There has been an aggressive recruiting campaign over the past six months among independent merchants and Calcot for growers in California and Arizona in the wake of Calcot's overpayment problems.
Calcot has been successful in holding its ground against an all-our merchant assault.
While the cooperative has lost key growers like the Starrh family in Kern County and Stone Land Co. in Kings County, Calcot currently has maintained its membership at slightly more than 1,600 members and if 2003 yields are average could market 1.2 million bales, about 40 percent of the combined California and Arizona crops.
The Western cotton crop has shrunk considerably over the past few seasons with a dramatic decline in acreage from what has historically been about a 1.5-million-acre base.
This year USDA is projecting only 917,000 acres of cotton will be planted in California and Arizona, about the same as last year.

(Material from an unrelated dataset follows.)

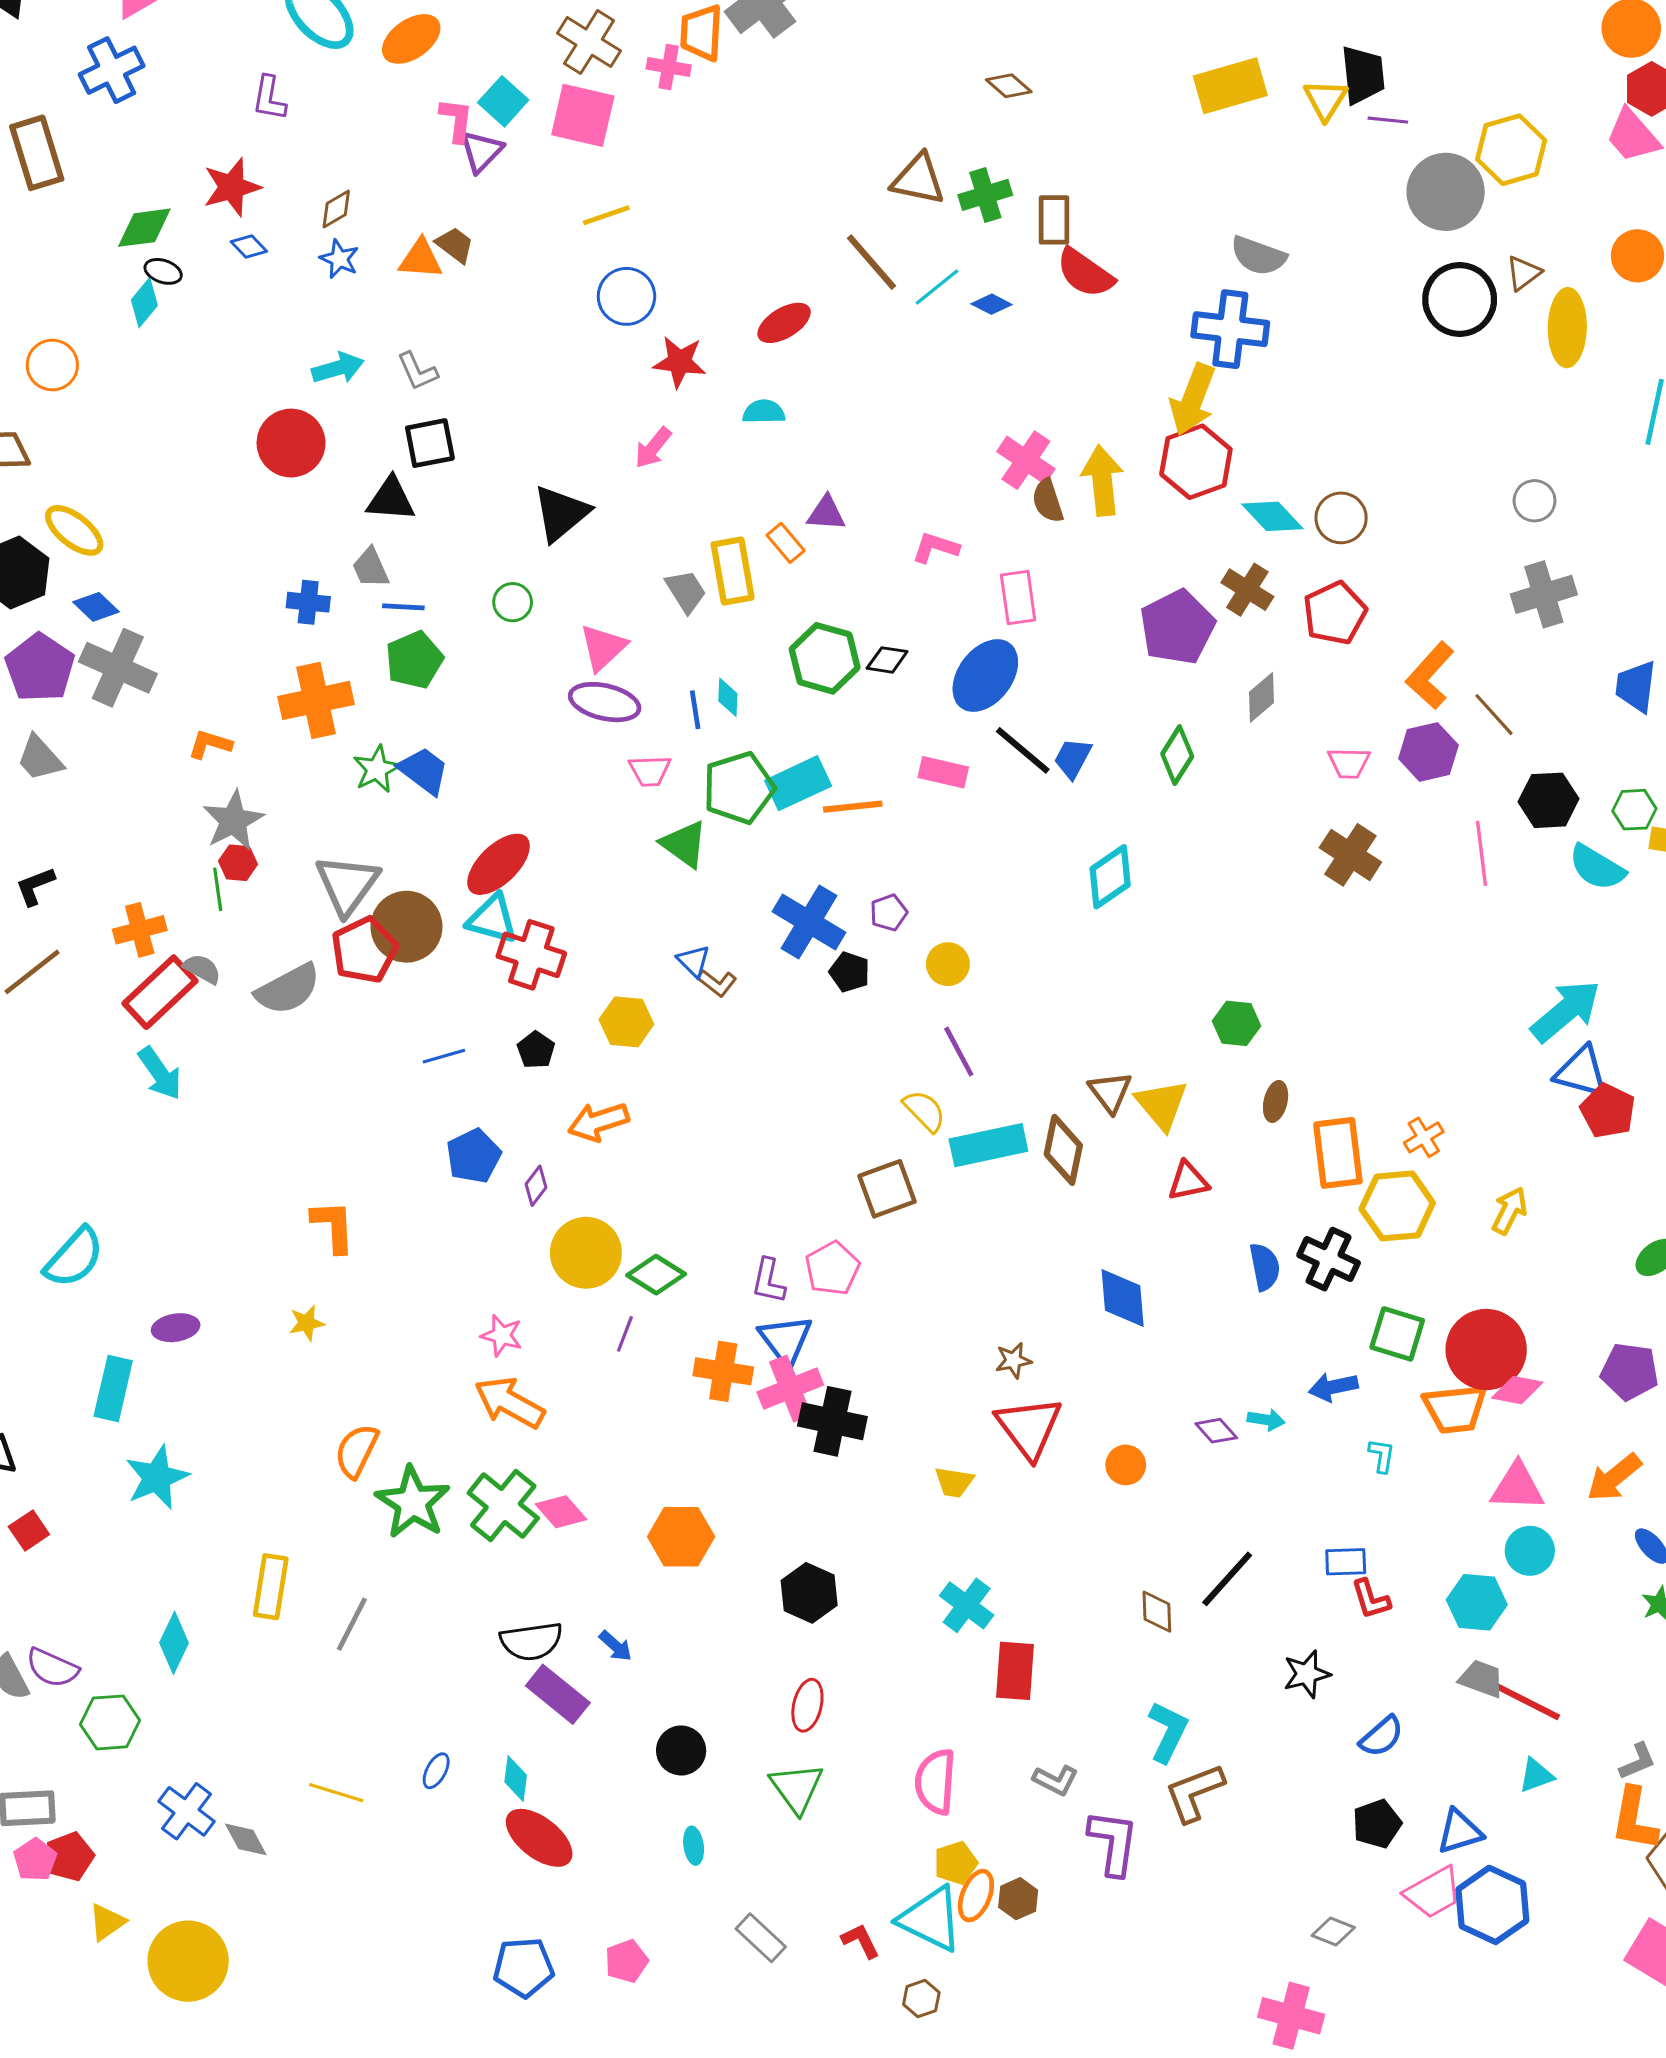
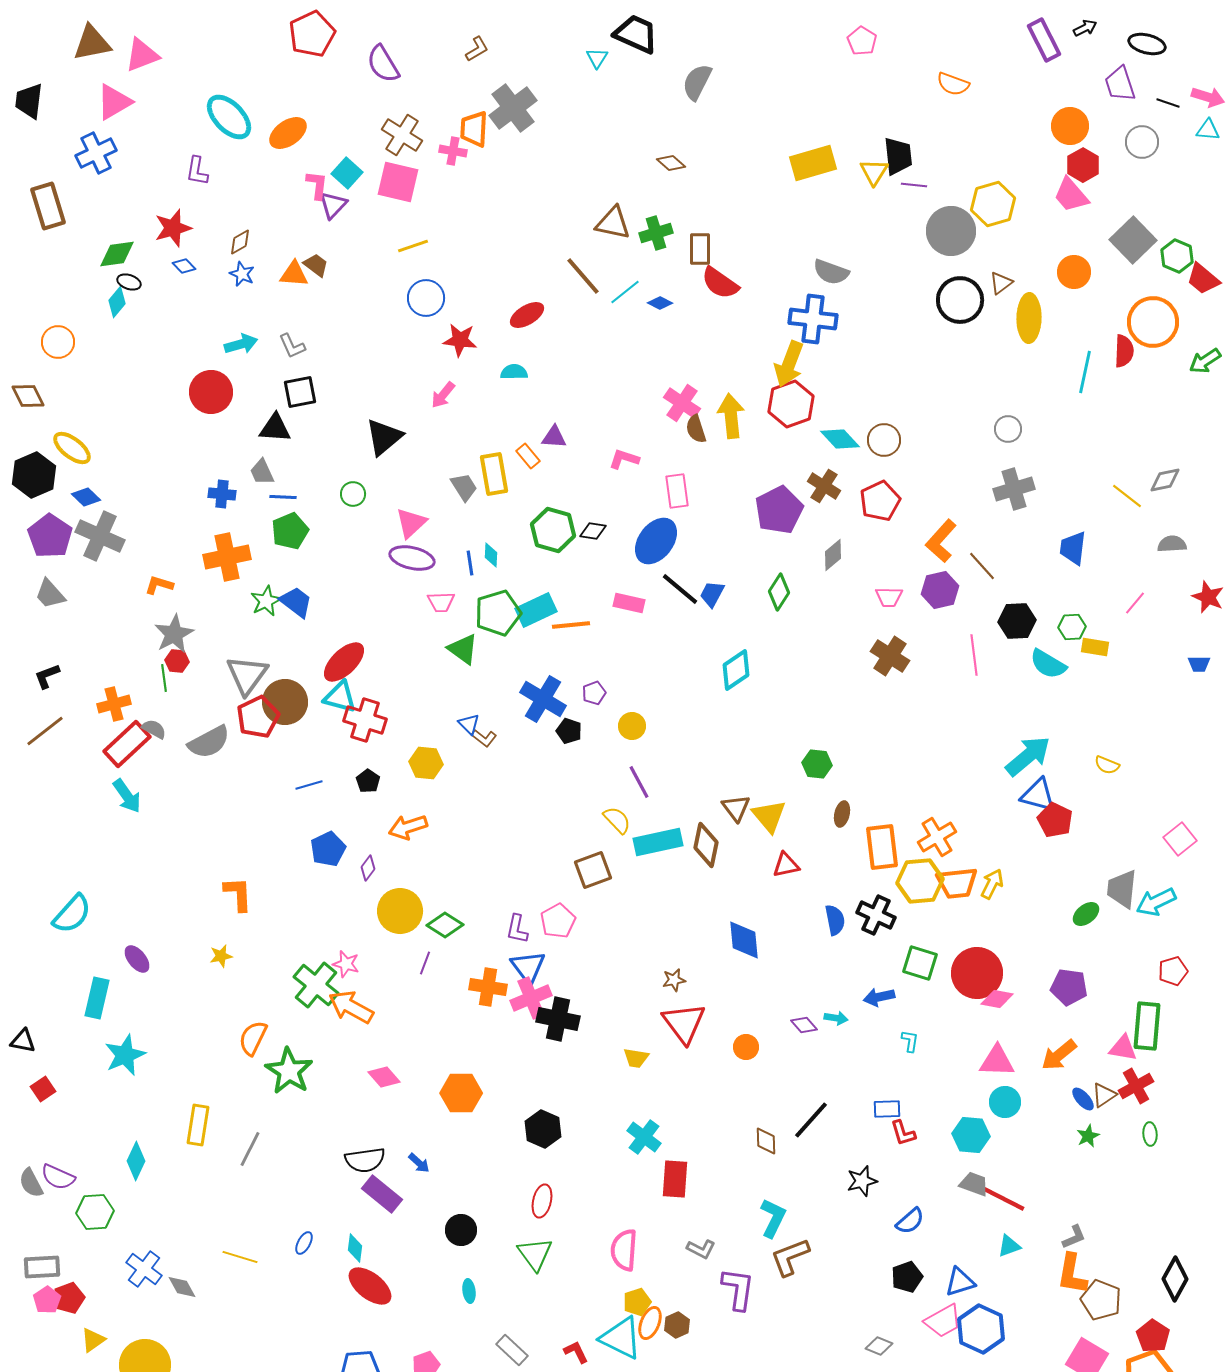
orange cross: (1424, 1137) -> (937, 837), size x1.5
purple ellipse: (176, 1328) -> (137, 959), turned 60
orange trapezoid: (1455, 1409) -> (957, 883), moved
green cross: (503, 1506) -> (316, 985), moved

“The pie is definitely smaller and getting smaller each day as growers make marketing commitments for the season,” said Farley. “The California and Arizona growers are well-served in the cotton marketplace — in some cases too well serviced.”
Most industry observers believe there are few growers uncommitted to a merchant or Calcot at this time.
“I would expect most cotton growers would have some indication where they are going to market their crop by May 23,” said Farley. “Leaving that marketing decision to harvesttime may kill you this year.”
Calcot gives growers two weeks to sign out each year and Farley and the Calcot board are giving non-Calcot or former cooperative members only eight more weeks to sign in to the seasonal pool. “The put has been only a one way put until now,” Farley noted.
“This initiative gives undecided cotton growers a limited window of opportunity to participate in Calcot's Seasonal Pool,” Farley said, “while protecting the interests of Calcot's existing committed members.”
Growers can market through Calcot after May 23, but only through the cooperative's Call Pool and Spot Fixation Pool options.
“These are excellent choices for cotton producers who wish to maximize returns on their farming investment, but it does entail more hands-on management on the grower's part than our Seasonal Pool.”